# Is this a good idea



## fishboy (Feb 26, 2005)

I was cleaning my betta's 2 gallon bowl and i netted him and dumped him into my 10 gallon with 8 white clouds. He seems peaceful and is igoring the white clouds, for now, so should I leave him in the 10 gallon or move him back?


----------



## ron v (Feb 24, 2005)

Can he eat when you feed the tank? If the white clouds don't eat all the food before he can get to it, I would leave him. What is you temp? White clouds prefer it a little cooler than bettas.


----------



## fishboy (Feb 26, 2005)

they both live at room temp and always have. I to am worried about feeding but my White clouds eat bloodworm and my betta eats pellets so I'll add both and see if the white clouds leave the pellets for the betta, the betta hates bloodworm(weird, huh?).


----------



## kristian18f (Oct 31, 2005)

Yes, a bit strange but he may start liking bloodworms. I put 6 neons in with my betta who wouldn't eat flakes. I started feeding a mix of flakes and bloodworms and now he loves flakes. 

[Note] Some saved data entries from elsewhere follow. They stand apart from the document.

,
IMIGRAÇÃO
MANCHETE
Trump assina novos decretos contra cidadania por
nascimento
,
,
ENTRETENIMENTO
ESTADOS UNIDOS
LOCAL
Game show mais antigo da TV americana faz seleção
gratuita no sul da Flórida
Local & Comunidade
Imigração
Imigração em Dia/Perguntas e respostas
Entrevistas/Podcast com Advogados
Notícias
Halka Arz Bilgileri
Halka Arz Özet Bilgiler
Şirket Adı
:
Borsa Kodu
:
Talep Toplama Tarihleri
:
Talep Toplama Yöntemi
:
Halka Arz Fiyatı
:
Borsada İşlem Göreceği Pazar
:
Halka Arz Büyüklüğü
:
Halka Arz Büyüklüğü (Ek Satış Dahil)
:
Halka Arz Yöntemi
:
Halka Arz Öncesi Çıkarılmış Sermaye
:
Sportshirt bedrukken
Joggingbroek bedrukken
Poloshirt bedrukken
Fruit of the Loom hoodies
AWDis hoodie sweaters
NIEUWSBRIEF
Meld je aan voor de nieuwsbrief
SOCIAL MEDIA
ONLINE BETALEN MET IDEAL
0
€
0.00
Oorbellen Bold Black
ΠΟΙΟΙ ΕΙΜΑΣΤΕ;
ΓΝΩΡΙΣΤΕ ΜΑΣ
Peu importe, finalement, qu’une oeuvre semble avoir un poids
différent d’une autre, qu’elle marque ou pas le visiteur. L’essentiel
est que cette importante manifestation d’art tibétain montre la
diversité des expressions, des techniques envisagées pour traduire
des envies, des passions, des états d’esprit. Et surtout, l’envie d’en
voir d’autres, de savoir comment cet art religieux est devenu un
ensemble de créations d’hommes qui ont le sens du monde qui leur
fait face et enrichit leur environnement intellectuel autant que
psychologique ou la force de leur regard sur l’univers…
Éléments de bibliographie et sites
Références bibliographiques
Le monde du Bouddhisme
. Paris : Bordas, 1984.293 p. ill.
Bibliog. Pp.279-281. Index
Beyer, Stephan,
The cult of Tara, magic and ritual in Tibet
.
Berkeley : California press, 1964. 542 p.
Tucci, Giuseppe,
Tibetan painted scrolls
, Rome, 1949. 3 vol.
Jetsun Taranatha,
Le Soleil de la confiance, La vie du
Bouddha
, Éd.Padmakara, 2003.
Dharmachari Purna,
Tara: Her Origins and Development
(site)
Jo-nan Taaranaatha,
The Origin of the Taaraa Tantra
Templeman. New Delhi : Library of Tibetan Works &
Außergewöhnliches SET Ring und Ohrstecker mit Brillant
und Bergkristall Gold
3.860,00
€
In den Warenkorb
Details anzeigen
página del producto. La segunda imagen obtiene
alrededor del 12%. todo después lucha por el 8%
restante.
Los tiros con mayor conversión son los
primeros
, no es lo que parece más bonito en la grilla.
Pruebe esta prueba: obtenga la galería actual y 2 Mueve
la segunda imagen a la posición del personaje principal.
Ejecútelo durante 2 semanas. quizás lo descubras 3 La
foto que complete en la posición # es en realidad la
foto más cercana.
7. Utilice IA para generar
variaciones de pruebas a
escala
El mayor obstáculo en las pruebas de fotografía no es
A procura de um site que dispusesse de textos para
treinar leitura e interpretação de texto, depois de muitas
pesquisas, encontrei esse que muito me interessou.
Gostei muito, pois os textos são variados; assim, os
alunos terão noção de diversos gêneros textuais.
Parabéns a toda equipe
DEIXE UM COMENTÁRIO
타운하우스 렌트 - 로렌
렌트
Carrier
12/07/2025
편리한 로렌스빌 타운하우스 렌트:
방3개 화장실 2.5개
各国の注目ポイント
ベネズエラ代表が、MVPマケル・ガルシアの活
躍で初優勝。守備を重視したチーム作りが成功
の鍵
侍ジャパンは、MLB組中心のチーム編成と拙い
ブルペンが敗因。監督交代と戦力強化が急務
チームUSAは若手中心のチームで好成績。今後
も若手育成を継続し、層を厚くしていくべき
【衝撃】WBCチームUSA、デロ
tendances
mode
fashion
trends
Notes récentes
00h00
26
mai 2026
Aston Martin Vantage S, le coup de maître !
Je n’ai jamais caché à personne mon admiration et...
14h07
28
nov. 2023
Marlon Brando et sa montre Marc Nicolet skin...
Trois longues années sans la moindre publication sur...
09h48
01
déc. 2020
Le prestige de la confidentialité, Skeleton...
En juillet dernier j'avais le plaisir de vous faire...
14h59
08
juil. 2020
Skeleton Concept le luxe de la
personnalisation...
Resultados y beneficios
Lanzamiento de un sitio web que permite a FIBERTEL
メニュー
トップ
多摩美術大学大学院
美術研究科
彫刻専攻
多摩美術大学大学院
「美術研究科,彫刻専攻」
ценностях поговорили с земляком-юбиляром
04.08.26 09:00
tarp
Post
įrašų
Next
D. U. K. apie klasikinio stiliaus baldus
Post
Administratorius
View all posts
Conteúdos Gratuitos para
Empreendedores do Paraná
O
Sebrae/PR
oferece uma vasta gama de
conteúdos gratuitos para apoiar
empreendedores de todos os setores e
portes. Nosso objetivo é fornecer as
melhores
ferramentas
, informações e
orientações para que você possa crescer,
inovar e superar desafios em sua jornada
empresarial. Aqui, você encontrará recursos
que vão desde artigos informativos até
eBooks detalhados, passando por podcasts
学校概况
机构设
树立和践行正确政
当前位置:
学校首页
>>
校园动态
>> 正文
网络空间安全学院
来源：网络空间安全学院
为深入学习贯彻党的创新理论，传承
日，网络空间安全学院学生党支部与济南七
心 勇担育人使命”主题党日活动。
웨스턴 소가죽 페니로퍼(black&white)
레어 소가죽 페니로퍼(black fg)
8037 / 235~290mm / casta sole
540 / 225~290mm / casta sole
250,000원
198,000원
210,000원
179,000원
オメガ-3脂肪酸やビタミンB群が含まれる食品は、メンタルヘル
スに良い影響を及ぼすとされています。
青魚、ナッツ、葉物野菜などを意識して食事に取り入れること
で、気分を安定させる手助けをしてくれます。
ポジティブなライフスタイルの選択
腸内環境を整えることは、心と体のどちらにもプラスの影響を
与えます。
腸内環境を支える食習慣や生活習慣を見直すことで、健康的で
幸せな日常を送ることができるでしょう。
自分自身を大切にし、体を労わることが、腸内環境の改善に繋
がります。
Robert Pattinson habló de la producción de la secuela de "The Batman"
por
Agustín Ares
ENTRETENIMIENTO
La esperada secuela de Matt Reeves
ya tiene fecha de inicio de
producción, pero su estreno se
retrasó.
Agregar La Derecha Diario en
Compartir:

If they are peaceful I would leave them, the betta is probably happier with all of that room. Whiteclouds are a suggested tank mate for Bettas.


----------



## fishboy (Feb 26, 2005)

he's very mellow now but if a white cloud tries to poke at him it gets a nice slap in the face, but it's not a fighting thing, my betta has lived alone for 3 years+ and isn't used to others. His pellets float and the whiteclouds eat sinking bloodworms so that's taken care of. Now I have a extra bowl...how bout a new female betta?


----------